__SUPPLIED MATERIAL__:
___

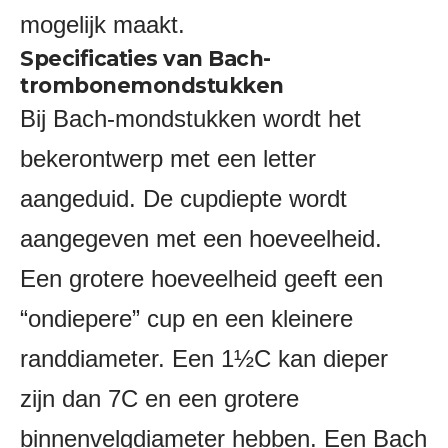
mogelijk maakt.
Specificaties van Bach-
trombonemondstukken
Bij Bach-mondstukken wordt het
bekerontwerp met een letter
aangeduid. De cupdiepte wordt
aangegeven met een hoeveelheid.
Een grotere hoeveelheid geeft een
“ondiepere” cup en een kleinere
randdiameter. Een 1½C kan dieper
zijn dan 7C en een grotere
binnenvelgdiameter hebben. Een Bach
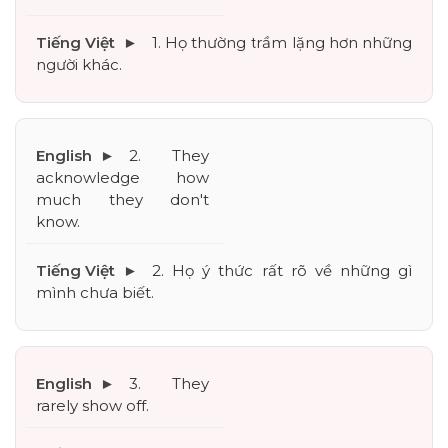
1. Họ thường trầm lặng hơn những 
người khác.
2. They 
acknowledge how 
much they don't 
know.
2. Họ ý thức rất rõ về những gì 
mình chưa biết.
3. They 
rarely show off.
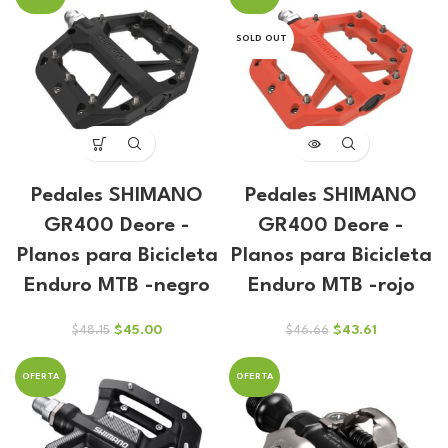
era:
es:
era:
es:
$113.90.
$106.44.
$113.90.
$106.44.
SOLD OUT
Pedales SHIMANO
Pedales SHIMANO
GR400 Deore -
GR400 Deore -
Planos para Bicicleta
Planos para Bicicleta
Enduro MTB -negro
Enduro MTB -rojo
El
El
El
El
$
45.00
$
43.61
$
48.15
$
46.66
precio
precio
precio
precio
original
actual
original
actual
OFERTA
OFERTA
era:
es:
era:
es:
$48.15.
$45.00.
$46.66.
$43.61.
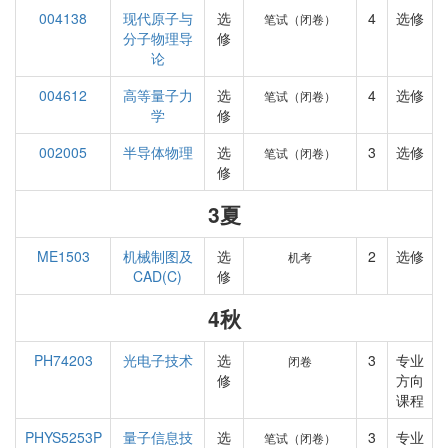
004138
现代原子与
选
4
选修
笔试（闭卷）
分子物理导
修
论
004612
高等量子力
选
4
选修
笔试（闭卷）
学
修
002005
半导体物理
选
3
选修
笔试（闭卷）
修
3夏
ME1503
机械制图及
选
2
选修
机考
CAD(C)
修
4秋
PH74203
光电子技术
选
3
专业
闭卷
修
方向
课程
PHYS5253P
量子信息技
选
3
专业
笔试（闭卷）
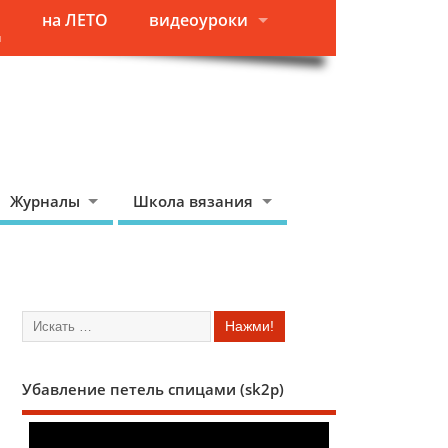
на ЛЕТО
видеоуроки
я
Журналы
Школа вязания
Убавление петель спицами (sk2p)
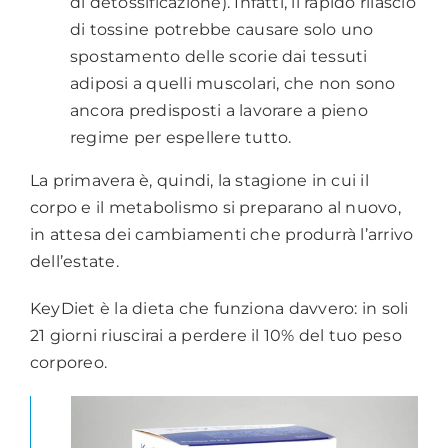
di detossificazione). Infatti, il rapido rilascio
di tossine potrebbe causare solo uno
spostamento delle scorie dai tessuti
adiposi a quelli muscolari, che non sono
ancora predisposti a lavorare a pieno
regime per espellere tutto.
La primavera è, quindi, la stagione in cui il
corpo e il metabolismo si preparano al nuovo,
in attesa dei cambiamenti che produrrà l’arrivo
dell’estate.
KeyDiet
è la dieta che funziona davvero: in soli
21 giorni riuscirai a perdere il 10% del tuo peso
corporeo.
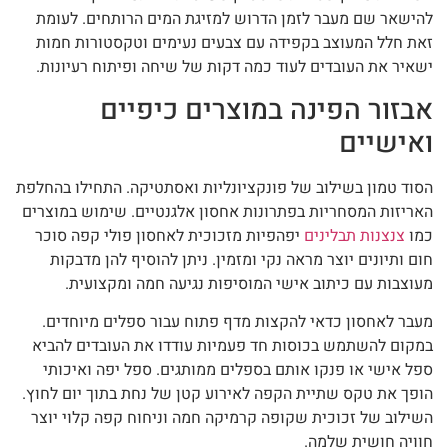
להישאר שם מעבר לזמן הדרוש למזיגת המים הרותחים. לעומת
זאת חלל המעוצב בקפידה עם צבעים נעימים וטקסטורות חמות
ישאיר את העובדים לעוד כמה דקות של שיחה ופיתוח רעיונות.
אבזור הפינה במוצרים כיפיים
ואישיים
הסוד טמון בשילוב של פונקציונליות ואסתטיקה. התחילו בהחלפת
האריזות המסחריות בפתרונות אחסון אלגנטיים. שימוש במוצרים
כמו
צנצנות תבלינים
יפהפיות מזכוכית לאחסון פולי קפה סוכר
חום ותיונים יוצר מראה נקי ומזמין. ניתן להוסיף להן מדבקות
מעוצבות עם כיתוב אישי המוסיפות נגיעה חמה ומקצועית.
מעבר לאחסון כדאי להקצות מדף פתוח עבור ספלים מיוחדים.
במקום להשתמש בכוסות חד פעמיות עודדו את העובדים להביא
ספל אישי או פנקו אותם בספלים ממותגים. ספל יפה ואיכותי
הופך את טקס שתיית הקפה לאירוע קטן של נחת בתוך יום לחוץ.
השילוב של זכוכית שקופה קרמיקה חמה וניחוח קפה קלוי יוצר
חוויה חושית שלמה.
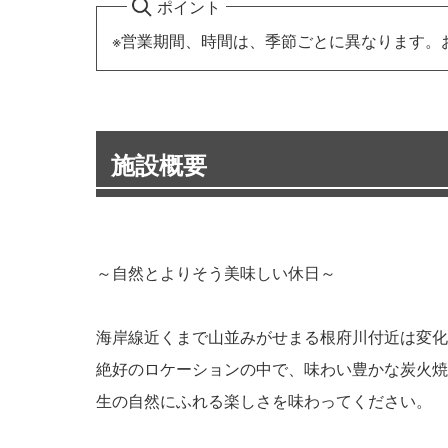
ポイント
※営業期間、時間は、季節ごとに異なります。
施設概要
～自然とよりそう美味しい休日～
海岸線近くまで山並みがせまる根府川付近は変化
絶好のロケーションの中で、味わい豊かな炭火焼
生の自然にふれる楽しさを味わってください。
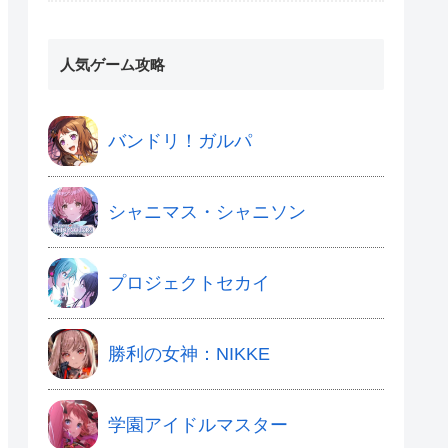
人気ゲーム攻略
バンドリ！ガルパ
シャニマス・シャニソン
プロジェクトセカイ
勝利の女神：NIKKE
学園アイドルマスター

___

__ASSIGNMENT__: The images are to be left out while the entries are written out exactly.

__SOLUTION TO THIS PROBLEM__:
mogelijk maakt.
Specificaties van Bach-
trombonemondstukken
Bij Bach-mondstukken wordt het
bekerontwerp met een letter
aangeduid. De cupdiepte wordt
aangegeven met een hoeveelheid.
Een grotere hoeveelheid geeft een
“ondiepere” cup en een kleinere
randdiameter. Een 1½C kan dieper
zijn dan 7C en een grotere
binnenvelgdiameter hebben. Een Bach
1. Họ thường trầm lặng hơn những 
người khác.
2. They 
acknowledge how 
much they don't 
know.
2. Họ ý thức rất rõ về những gì 
mình chưa biết.
3. They 
rarely show off.
era:
es:
era:
es:
$113.90.
$106.44.
$113.90.
$106.44.
SOLD OUT
Pedales SHIMANO
Pedales SHIMANO
GR400 Deore -
GR400 Deore -
Planos para Bicicleta
Planos para Bicicleta
Enduro MTB -negro
Enduro MTB -rojo
El
El
El
El
$
45.00
$
43.61
$
48.15
$
46.66
precio
precio
precio
precio
original
actual
original
actual
OFERTA
OFERTA
era:
es:
era:
es:
$48.15.
$45.00.
$46.66.
$43.61.
004138
现代原子与
选
4
选修
笔试（闭卷）
分子物理导
修
论
004612
高等量子力
选
4
选修
笔试（闭卷）
学
修
002005
半导体物理
选
3
选修
笔试（闭卷）
修
3夏
ME1503
机械制图及
选
2
选修
机考
CAD(C)
修
4秋
PH74203
光电子技术
选
3
专业
闭卷
修
方向
课程
PHYS5253P
量子信息技
选
3
专业
笔试（闭卷）
на ЛЕТО
видеоуроки
я
Журналы
Школа вязания
Убавление петель спицами (sk2p)
di detossificazione). Infatti, il rapido rilascio
di tossine potrebbe causare solo uno
spostamento delle scorie dai tessuti
adiposi a quelli muscolari, che non sono
ancora predisposti a lavorare a pieno
regime per espellere tutto.
La primavera è, quindi, la stagione in cui il
corpo e il metabolismo si preparano al nuovo,
in attesa dei cambiamenti che produrrà l’arrivo
dell’estate.
KeyDiet
è la dieta che funziona davvero: in soli
21 giorni riuscirai a perdere il 10% del tuo peso
corporeo.
להישאר שם מעבר לזמן הדרוש למזיגת המים הרותחים. לעומת
זאת חלל המעוצב בקפידה עם צבעים נעימים וטקסטורות חמות
ישאיר את העובדים לעוד כמה דקות של שיחה ופיתוח רעיונות.
אבזור הפינה במוצרים כיפיים
ואישיים
הסוד טמון בשילוב של פונקציונליות ואסתטיקה. התחילו בהחלפת
האריזות המסחריות בפתרונות אחסון אלגנטיים. שימוש במוצרים
כמו
צנצנות תבלינים
יפהפיות מזכוכית לאחסון פולי קפה סוכר
חום ותיונים יוצר מראה נקי ומזמין. ניתן להוסיף להן מדבקות
מעוצבות עם כיתוב אישי המוסיפות נגיעה חמה ומקצועית.
מעבר לאחסון כדאי להקצות מדף פתוח עבור ספלים מיוחדים.
במקום להשתמש בכוסות חד פעמיות עודדו את העובדים להביא
ספל אישי או פנקו אותם בספלים ממותגים. ספל יפה ואיכותי
הופך את טקס שתיית הקפה לאירוע קטן של נחת בתוך יום לחוץ.
השילוב של זכוכית שקופה קרמיקה חמה וניחוח קפה קלוי יוצר
חוויה חושית שלמה.
ポイント
※営業期間、時間は、季節ごとに異なります。
施設概要
～自然とよりそう美味しい休日～
海岸線近くまで山並みがせまる根府川付近は変化
絶好のロケーションの中で、味わい豊かな炭火焼
生の自然にふれる楽しさを味わってください。
人気ゲーム攻略
バンドリ！ガルパ
シャニマス・シャニソン
プロジェクトセカイ
勝利の女神：NIKKE
学園アイドルマスター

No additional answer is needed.